Mark Noble in The LA Review of Books:
THERE IS A MOMENT in Henry David Thoreau’s Journal that has always bothered me. It’s the middle of August 1851, and Thoreau begins a desultory afternoon entry with regrets about the finitude of human perspectives. Long hikes require so much gear, we cannot migrate so easily as birds, we are not everywhere at home like bugs. So he concedes it’s often easier, and perhaps no less profitable, to just stay in and record events of the mind:
As travellers go round the world and report natural objects & phenomena—so faithfully let another stay at home and report the phenomena of his own life. Catalogue stars—those thoughts whose orbits are as rarely calculated as comets. It matters not whether they visit my mind or yours—whether the meteor falls in my field or in yours—only that it came from heaven.
If the mind is like the sky, then astronomy legitimates introspection. Mental landscapes compel attention as natural landscapes. But what authorizes this analogy also effaces the idea that one’s thoughts could be one’s own. Maybe some thoughts are as luminous as stars, but are they also as remote? Can Thoreau really mean that the exteriority of a thought, or even its celestial origin, so utterly trivializes the idea that thoughts belong to anyone in particular?
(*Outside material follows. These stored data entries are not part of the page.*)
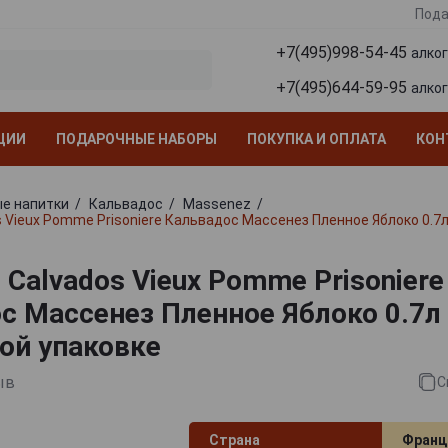
Пода
+7(495)998-54-45
алко
+7(495)644-59-95
алко
ЦИИ
ПОДАРОЧНЫЕ НАБОРЫ
ПОКУПКА И ОПЛАТА
КОН
е напитки
Кальвадос
Massenez
 Vieux Pomme Prisoniere Кальвадос Массенез Пленное Яблоко 0.7
 Calvados Vieux Pomme Prisoniere
с Массенез Пленное Яблоко 0.7л
ой упаковке
ыв
С
Страна
Франц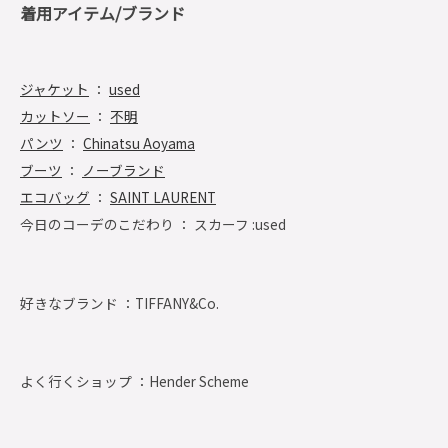
着用アイテム/ブランド
ジャケット
：
used
カットソー
：
不明
パンツ
：
Chinatsu Aoyama
ブーツ
：
ノーブランド
エコバッグ
：
SAINT LAURENT
今日のコーデのこだわり ： スカーフ :used
好きなブランド ：
TIFFANY&Co.
よく行くショップ ：
Hender Scheme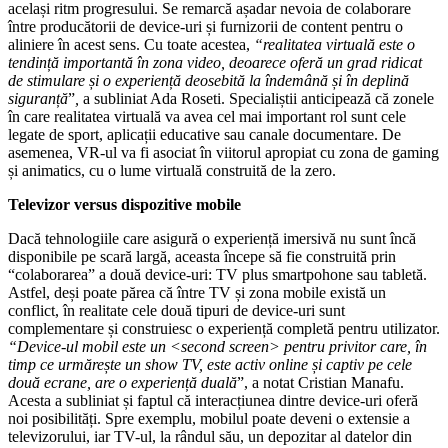
același ritm progresului. Se remarcă așadar nevoia de colaborare
între producătorii de device-uri și furnizorii de content pentru o
aliniere în acest sens. Cu toate acestea,
“realitatea virtuală este o
tendință importantă în zona video, deoarece oferă un grad ridicat
de stimulare și o experiență deosebită la îndemână și în deplină
siguranță
”
,
a subliniat Ada Roseti. Specialiștii anticipează că zonele
în care realitatea virtuală va avea cel mai important rol sunt cele
legate de sport, aplicații educative sau canale documentare. De
asemenea, VR-ul va fi asociat în viitorul apropiat cu zona de gaming
și animatics, cu o lume virtuală construită de la zero.
Televizor versus dispozitive mobile
Dacă tehnologiile care asigură o experiență imersivă nu sunt încă
disponibile pe scară largă, aceasta începe să fie construită prin
“colaborarea” a două device-uri: TV plus smartpohone sau tabletă.
Astfel, deși poate părea că între TV și zona mobile există un
conflict, în realitate cele două tipuri de device-uri sunt
complementare și construiesc o experiență completă pentru utilizator.
“Device-ul mobil este un <second screen> pentru privitor care, în
timp ce urmărește un show TV, este activ online și captiv pe cele
două ecrane, are o experiență duală
”, a notat Cristian Manafu.
Acesta a subliniat și faptul că interacțiunea dintre device-uri oferă
noi posibilități. Spre exemplu, mobilul poate deveni o extensie a
televizorului, iar TV-ul, la rândul său, un depozitar al datelor din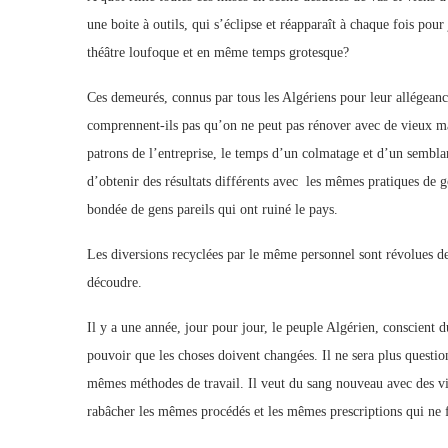
une boite à outils, qui s’éclipse et réapparaît à chaque fois pou
théâtre loufoque et en même temps grotesq
Ces demeurés, connus par tous les Algériens pour leur allégeanc
comprennent-ils pas qu’on ne peut pas rénover avec de vieux mat
patrons de l’entreprise, le temps d’un colmatage et d’u
d’obtenir des résultats différents avec les mêmes pratiques de
bondée de gens pareils qui ont ruiné le pays.
Les diversions recyclées par le même personnel sont révolues dev
découdre.
Il y a une année, jour pour jour, le peuple Algérien, conscient 
pouvoir que les choses doivent changées. Il ne sera plus questio
mêmes méthodes de travail. Il veut du sang nouveau avec des vis
rabâcher les mêmes procédés et les mêmes prescriptions qui ne f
In the very moment we’re granted permission to indulge the life of the mind, we’re also dispossessed of it. If you would presume to have your own thoughts, he seems to argue, then you should search the night sky in hopes of tracing their ancient patterns.
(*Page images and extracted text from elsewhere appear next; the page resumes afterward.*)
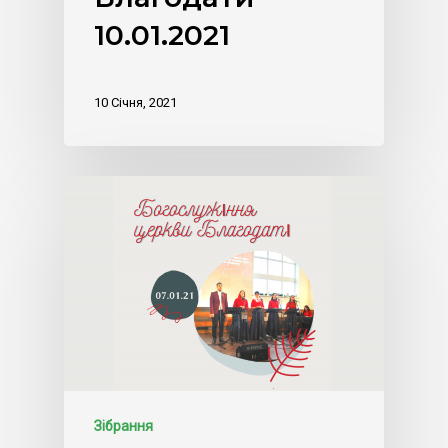
10.01.2021
10 Січня, 2021
Зібрання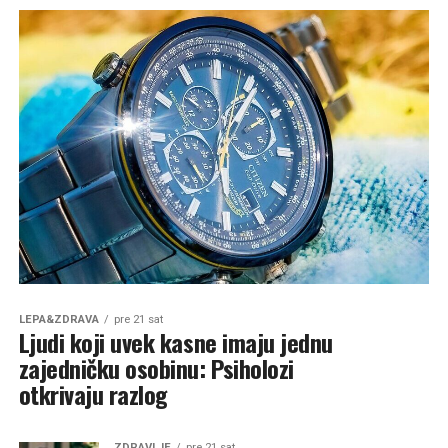
LEPA&ZDRAVA
pre 21 sat
Ljudi koji uvek kasne imaju jednu
zajedničku osobinu: Psiholozi
otkrivaju razlog
ZDRAVLJE
pre 21 sat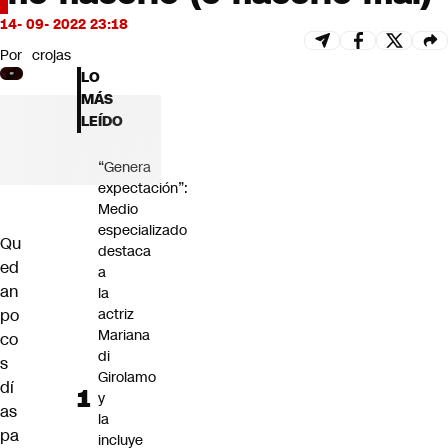
Futuro 360
14- 09- 2022 23:18
Opinión
Por
crojas
LO
MÁS
LEÍDO
“Genera
expectación”:
Medio
especializado
Qu
destaca
ed
a
an
la
po
actriz
Mariana
co
di
s
Girolamo
dí
y
as
la
pa
incluye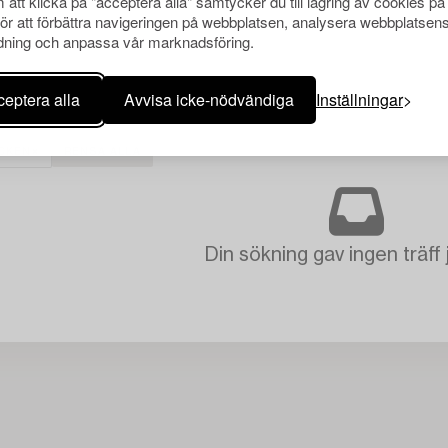
att klicka på "acceptera alla" samtycker du till lagring av cookies på
för att förbättra navigeringen på webbplatsen, analysera webbplatsen
ning och anpassa vår marknadsföring.
eptera alla
Avvisa icke-nödvändiga
Inställningar
CKEN
RENSA ALLA
Din sökning gav ingen träff 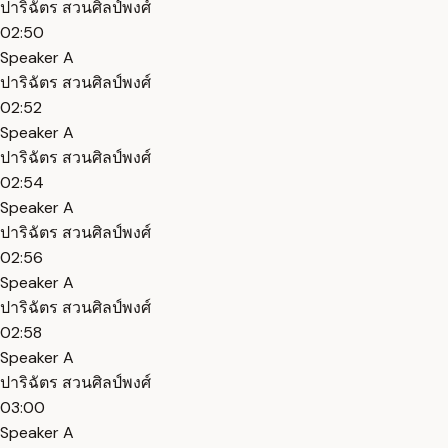
ปาริฉัตร สวนศิลป์พงศ์
02:50
Speaker A
ปาริฉัตร สวนศิลป์พงศ์
02:52
Speaker A
ปาริฉัตร สวนศิลป์พงศ์
02:54
Speaker A
ปาริฉัตร สวนศิลป์พงศ์
02:56
Speaker A
ปาริฉัตร สวนศิลป์พงศ์
02:58
Speaker A
ปาริฉัตร สวนศิลป์พงศ์
03:00
Speaker A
Few studies have illuminated both the challenges and the exhilarations of this dispossession as powerfully as Branka Arsić’s new book, Bird Relics: Grief and Vitalism in Thoreau, which reorients our understanding of Thoreau’s materialist vitalism. Arsić’s reading of both canonical texts and understudied fragments uncover a radical philosophy of life — a vibrant ontology in which writing about what generates our experience also means blurring conventional distinctions between the realistic and the fantastic, animate bodies and inanimate ones, what it means to live and what it means to die.
More here.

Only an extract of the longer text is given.